A large prospective study has uncovered two blood biomarker profiles measured during acute COVID-19 that are associated with cognitive deficits months later.

Higher fibrinogen and lower C-reactive protein predict both objective and subjective cognitive impairment.

Higher D-dimer and lower C-reactive protein predict subjective deficits and occupational impact.

Key Facts:

  • In 1,837 COVID-19 patients, two acute blood biomarker profiles predict cognitive deficits 6-12 months later.
  • High fibrinogen and normal C-reactive protein links to objective and subjective deficits.
  • High D-dimer and normal C-reactive protein links to subjective deficits and work difficulties.
  • Findings replicated in 90 million patient electronic records.
  • Biomarker profiles may aid prognosis and suggest treatment targets.

Source: Nature Medicine (2023)

Deciphering Long COVID Brain Fog: Biomarker Analysis

Up to one in three COVID-19 survivors experience lasting neuropsychiatric symptoms, including memory and concentration problems dubbed “brain fog”.

These cognitive deficits often persist for months, disrupt work and daily life, yet their biological basis remains unknown.

Now, an international team has uncovered possible clues by linking acute blood biomarker profiles to later onset of cognitive impairment in two large longitudinal studies.

Their findings, published in Nature Medicine, point to two distinct biological pathways that could be driving post-COVID brain fog in different patient subsets.

The discovery of predictive blood biomarkers could enable better prognosis for cognitive outcomes and suggest targets for treatments and prevention.

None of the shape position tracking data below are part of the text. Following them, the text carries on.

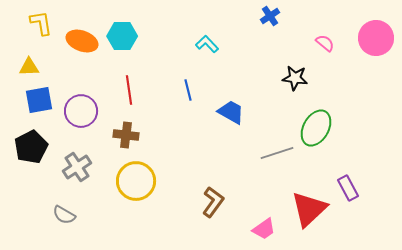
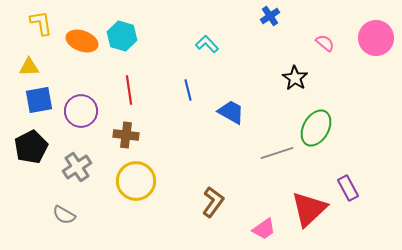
cyan hexagon: rotated 16 degrees clockwise
black star: rotated 25 degrees clockwise
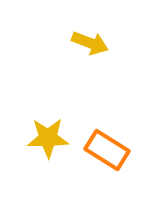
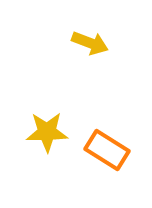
yellow star: moved 1 px left, 6 px up
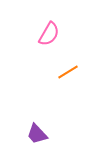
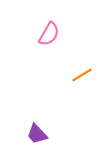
orange line: moved 14 px right, 3 px down
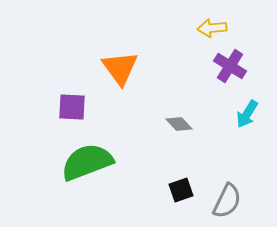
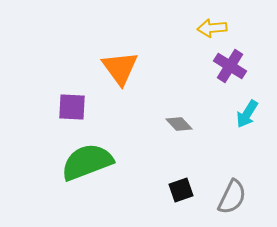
gray semicircle: moved 5 px right, 4 px up
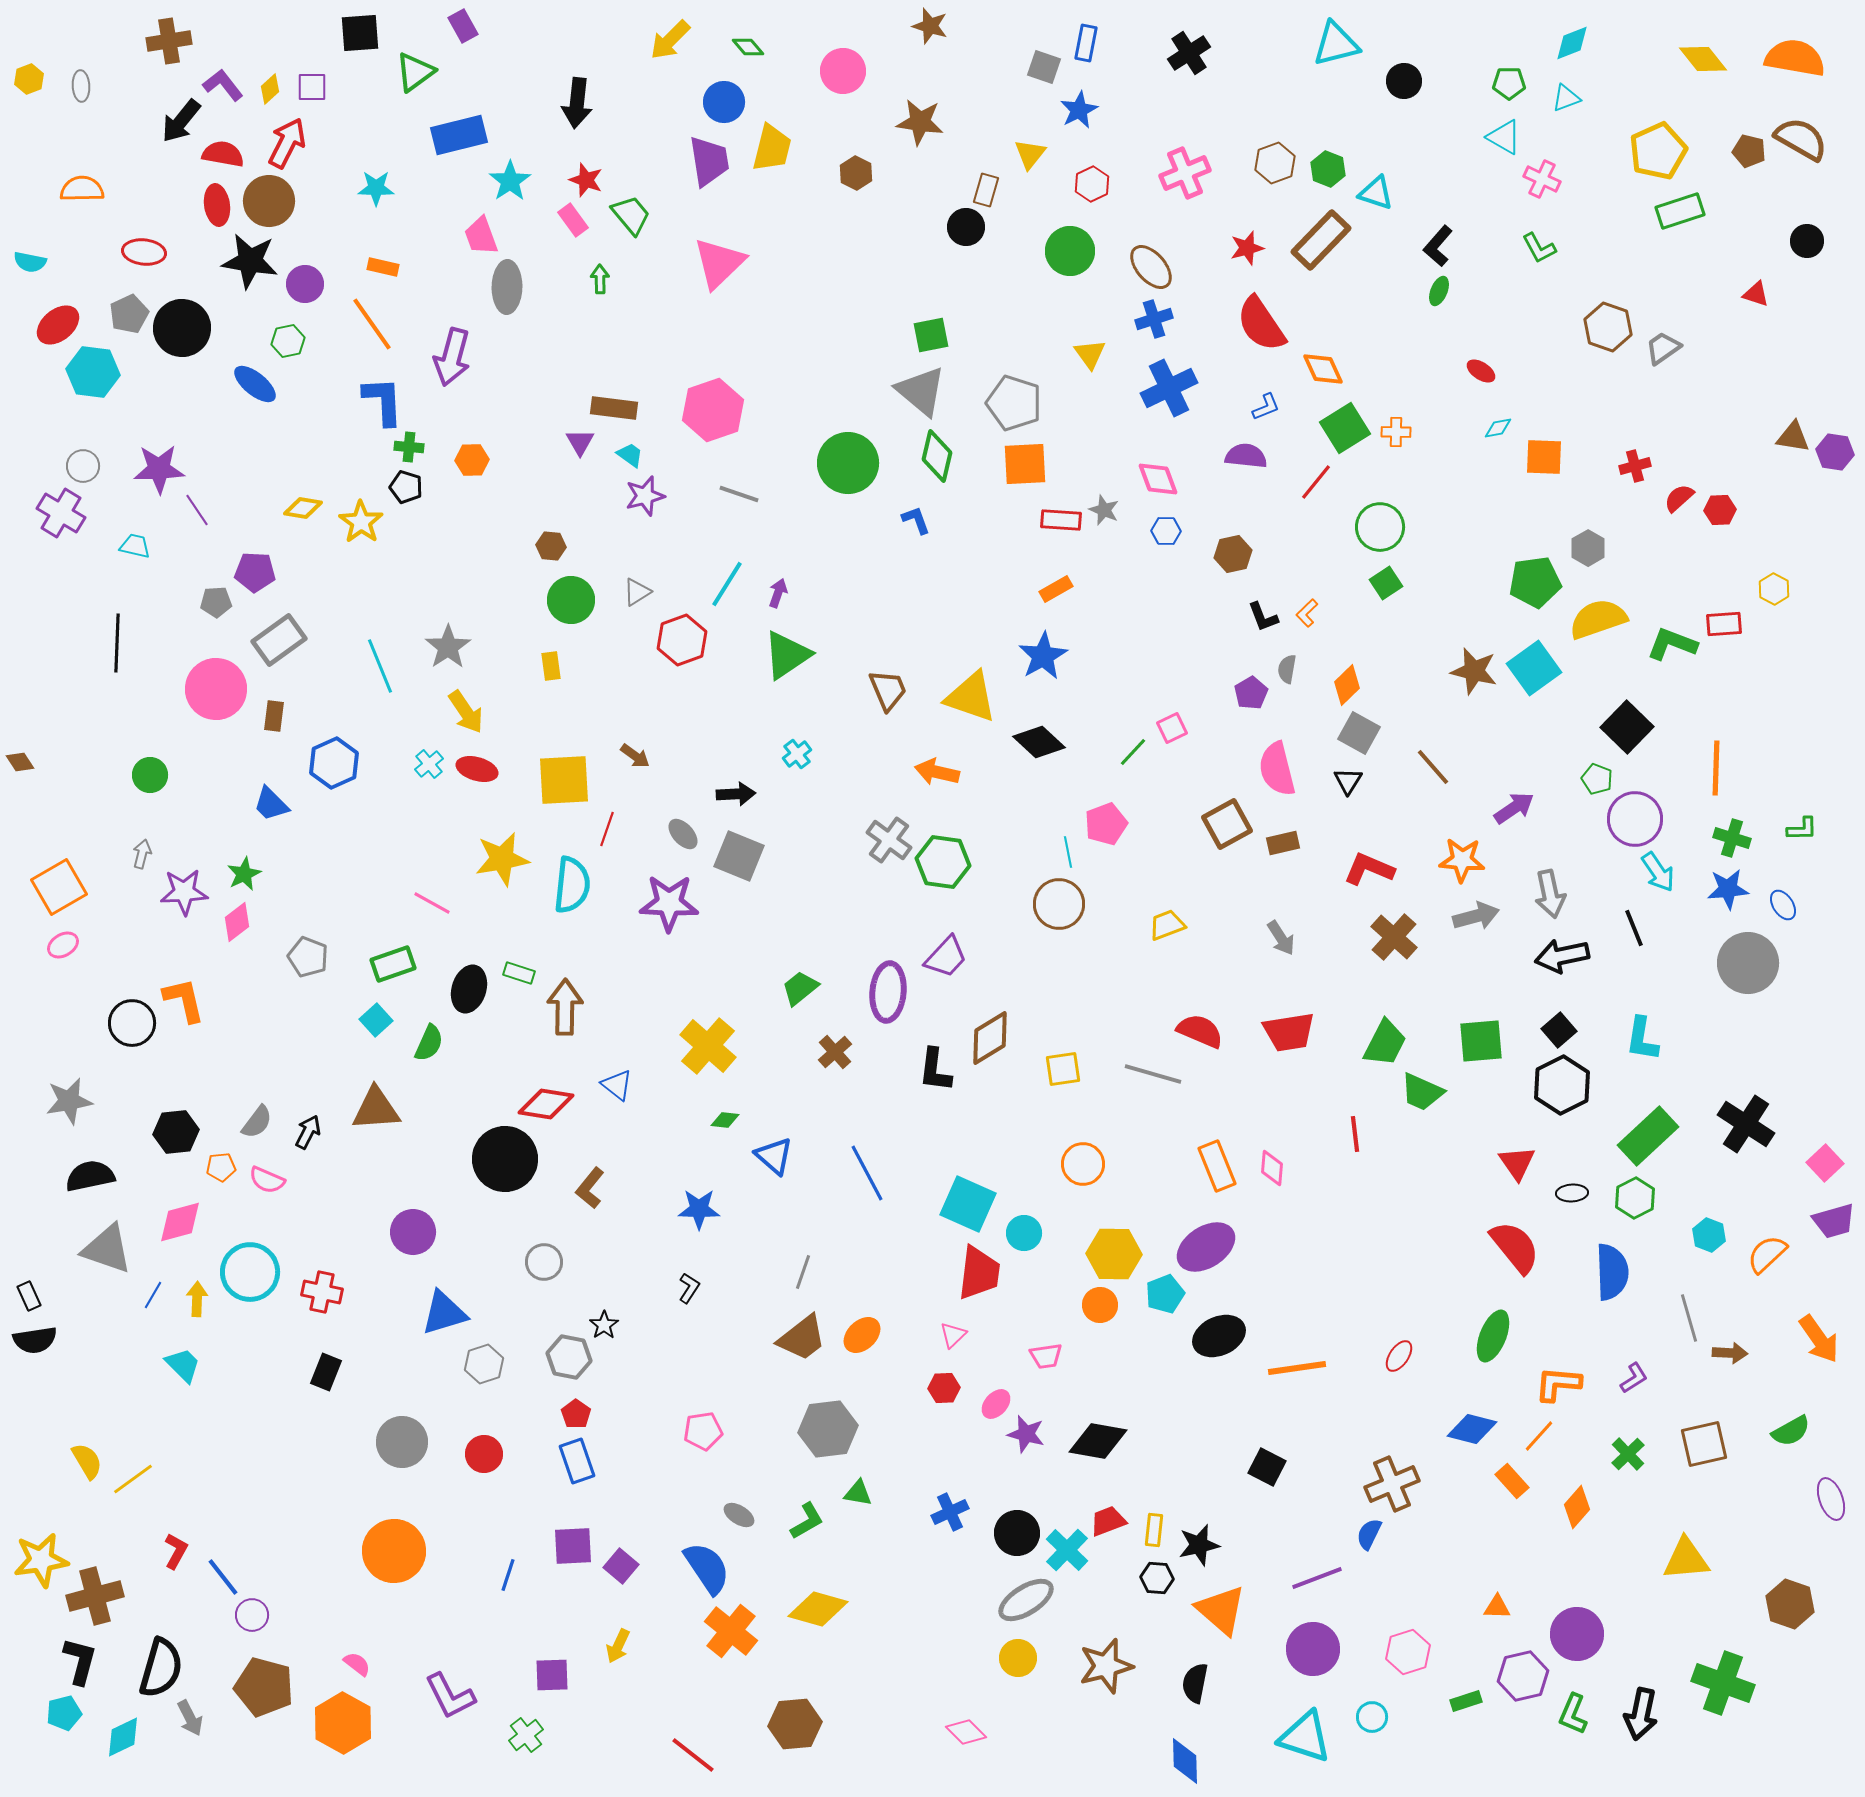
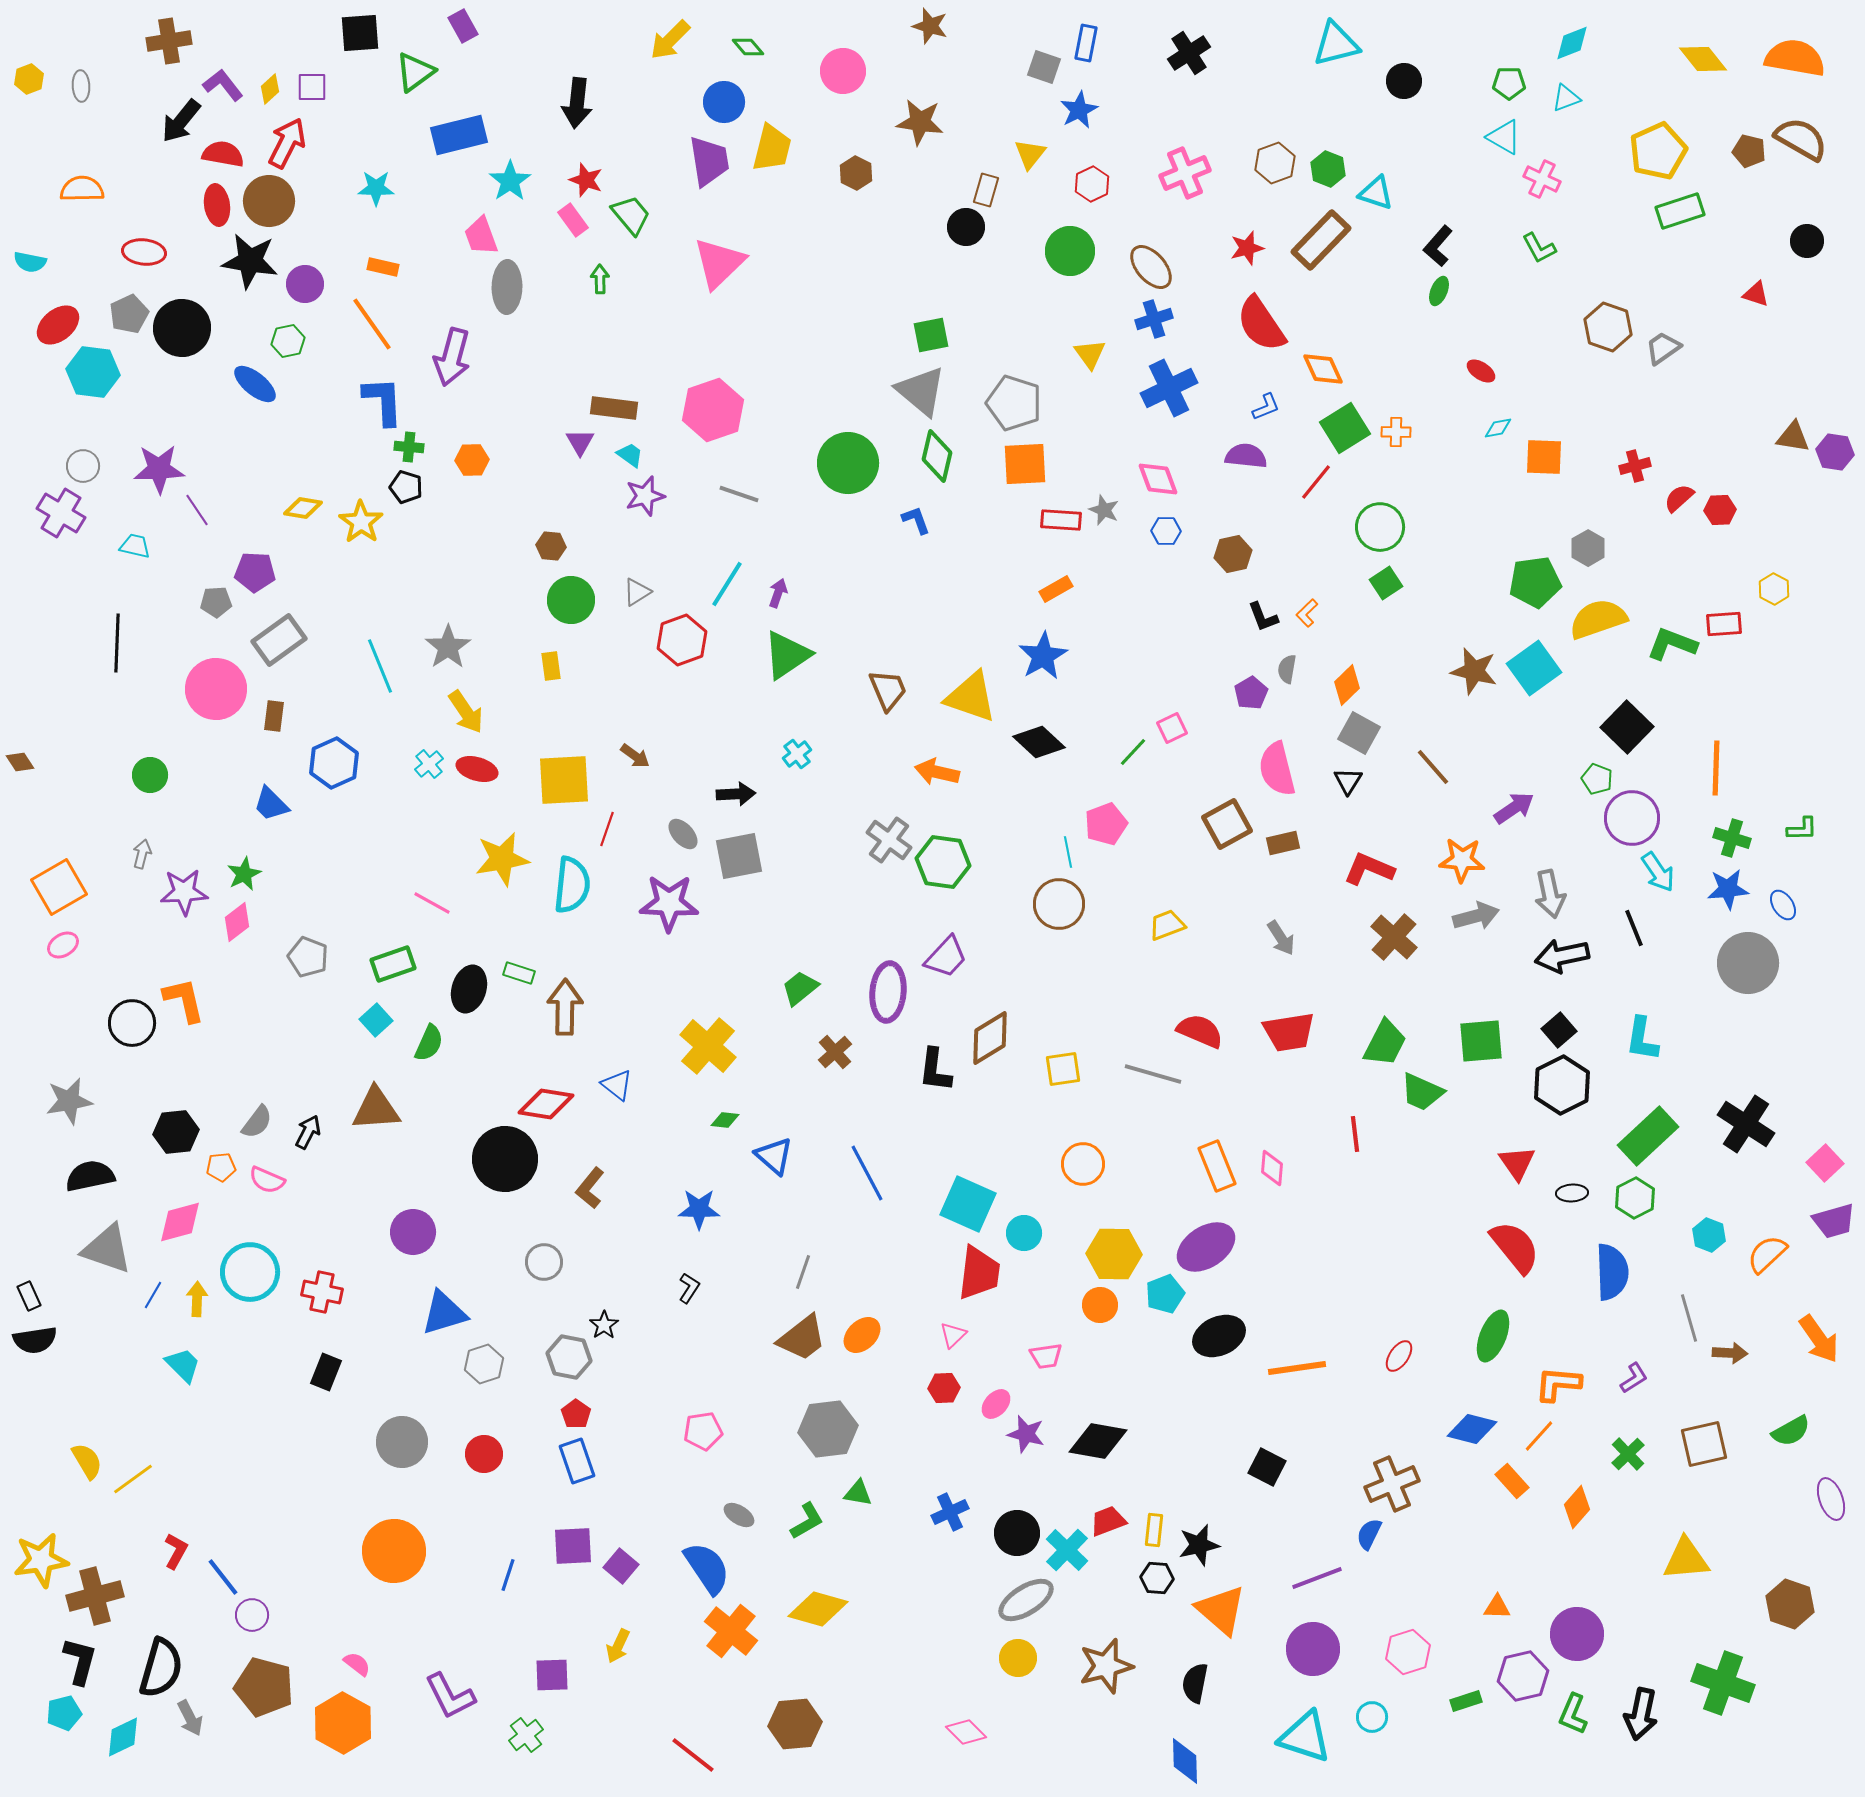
purple circle at (1635, 819): moved 3 px left, 1 px up
gray square at (739, 856): rotated 33 degrees counterclockwise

These results help delineate the complex mechanisms underlying cognitive deficits in post-COVID syndrome and point towards specific biological processes that could be targeted by future treatments.

Tracking Biomarkers and Cognition in 1,837 COVID Patients (Study)

The team analyzed data from the Post-Hospitalization COVID-19 Study (PHOSP-COVID), which is following over 6,000 COVID-19 survivors discharged from dozens of UK hospitals.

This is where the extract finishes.